顔面にある空気穴みたいなブツブツも不気味。
さらにボディには謎の縞模様があり一層気持ち悪さを引き立てている。
なんでこんなの作っちゃったのか、当時のデザイン担当者に問い詰めたい。 とにかく、子供のころの私はこいつが本当に嫌いで、この本でもダダのページだけ読み飛ばしていた。
友好珍獣ピグモン
身長/1m 体重/10kg 出身地/多々良島、大岩山
真っ赤な身体に、ぎょろっとした目。大きなお口に前に垂れただらしない手。
どう見てもガラモンです。
その貧弱なスペックからわかるように、戦闘力は間違いなく最弱だろう。 心優しい怪獣で、人間のために命を落とす。 その後、酋長怪獣ジェロニモンの力によって復活を遂げるが、またしても人間のためにその身を犠牲にする。 出身地が2つなのは一度復活してるからである。
パワーは弱いかもれしないが、心は強かった!
ちなみに1度目はレッドキング、2度目はドラコに殺される。ドラコ戦では、囮になるため奇声をあげながら飛び回り、最終的には叩き潰されてしまう。 私の実家にはなぜかこの叩き潰されるシーンだけが録画されたビデオがあり、ピグモンが殺されるシーンだけ何回も見た。 「囮になるため」という背景を知らない私は、後年真相を知るまで「ピグモンってなんて残念な怪獣なんだ・・・。」とずっと思っていた。
ごめんよピグモン。君は立派な科特隊員だったよ・・・。
宇宙恐竜ゼットン
身長/60m 体重/3万t 出身地/宇宙
地球征服を企むゼットン星人に操られている怪獣で、ウルトラ怪獣のなかで最も強く、ウルトラマンも倒してしまった。
言わずと知れたウルトラマン最後の怪獣。「1兆度の火球を吐く」という部分だけが広まっているが、 それ以外でもその異常なたたずまいや、電子音のような「ピロロロー」という鳴き声、 予備動作なしでのテレポート...等無機質的な特徴が、他の怪獣とは一線を画している。
最強最強とは言われているが、最後は人間の開発した超小型のペンシルロケット型の爆弾一発で粉々となる。

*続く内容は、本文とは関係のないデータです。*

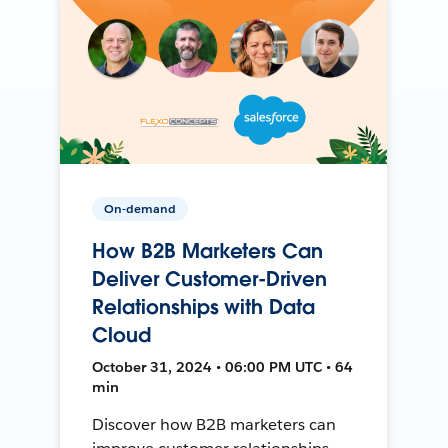
On-demand
How B2B Marketers Can
Deliver Customer-Driven
Relationships with Data
Cloud
October 31, 2024 • 06:00 PM UTC • 64
min
Discover how B2B marketers can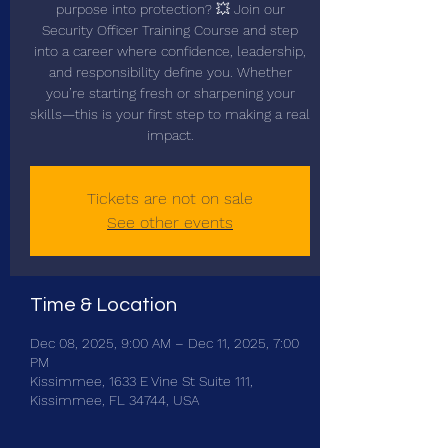
purpose into protection? 💥 Join our
Security Officer Training Course and step
into a career where confidence, leadership,
and responsibility define you. Whether
you’re starting fresh or sharpening your
skills—this is your first step to making a real
impact.
Tickets are not on sale
See other events
Time & Location
Dec 08, 2025, 9:00 AM – Dec 11, 2025, 7:00
PM
Kissimmee, 1633 E Vine St Suite 111,
Kissimmee, FL 34744, USA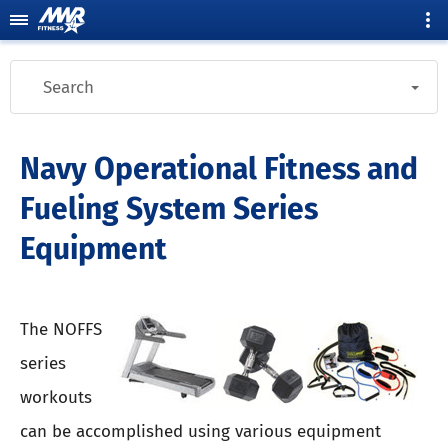
Search
Navy Operational Fitness and
Fueling System Series
Equipment
The NOFFS
series
workouts
can be accomplished using various equipment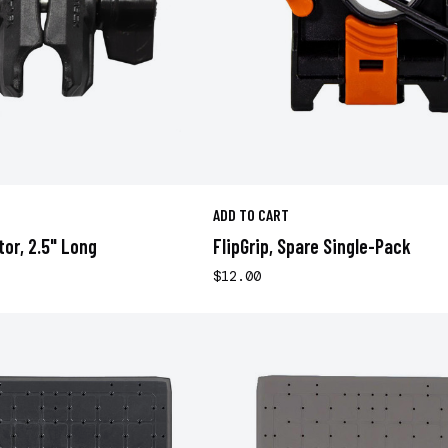
ADD TO CART
tor, 2.5" Long
FlipGrip, Spare Single-Pack
$12.00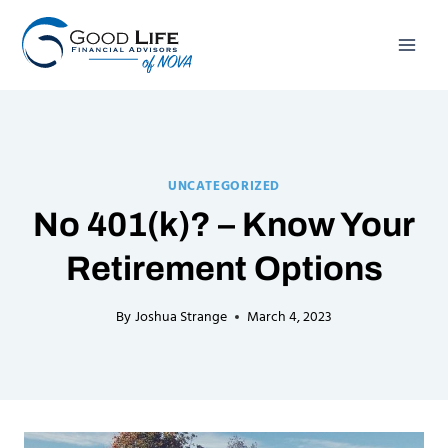
Skip
to
content
UNCATEGORIZED
No 401(k)? – Know Your
Retirement Options
By
Joshua Strange
March 4, 2023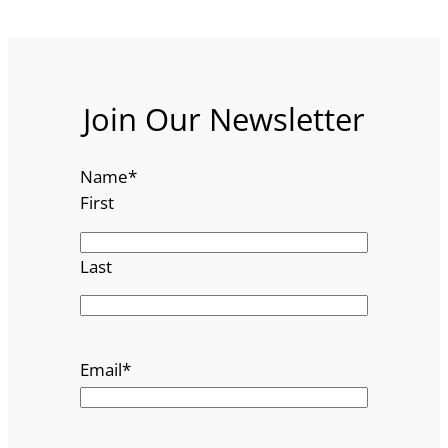
Join Our Newsletter
Name
*
First
Last
Email
*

(文字通り粉々で、肉片がアラシ隊員やイデ隊員に降り注ぐ。)
この戦いに敗れたウルトラマンは地球を去ることになるが、ヒーローが最終回で負けるというのはなかなか衝撃だった (リアルタイム世代ではないとはいえ)。
ちなみにそんなトラウマを一瞬で消し飛ばしてくれる動画がこちら。
【ニコニコ動画】ウルトラマン最終回のBGMをこち亀にしてみた終わりに
こうして振り返ってみると、本当にバリエーションに富んだ怪獣ばかりだったのがわかる。
強い怪獣も弱い怪獣も、怖い怪獣も可愛い怪獣もみんな違ってみんな良い。
ちなみに私はまだピチピチの30代なので、当然リアルタイム世代ではない。 おそらく再放送やビデオ等で見ていたのだと思うが、世代を経てもウルトラマンの魅力はまったく色あせていないのだと感じる。
そんな魅力あふれるウルトラマンや怪獣たちをこれからも語り継いでいこうではないか。
(よーし、今回もうまくまとまったぞ)
今回の記事の出典:ウルトラ怪獣全百科(コロタン文庫)
ちなみにレビューによると全百科と言いつつ除外されている怪獣もいる模様。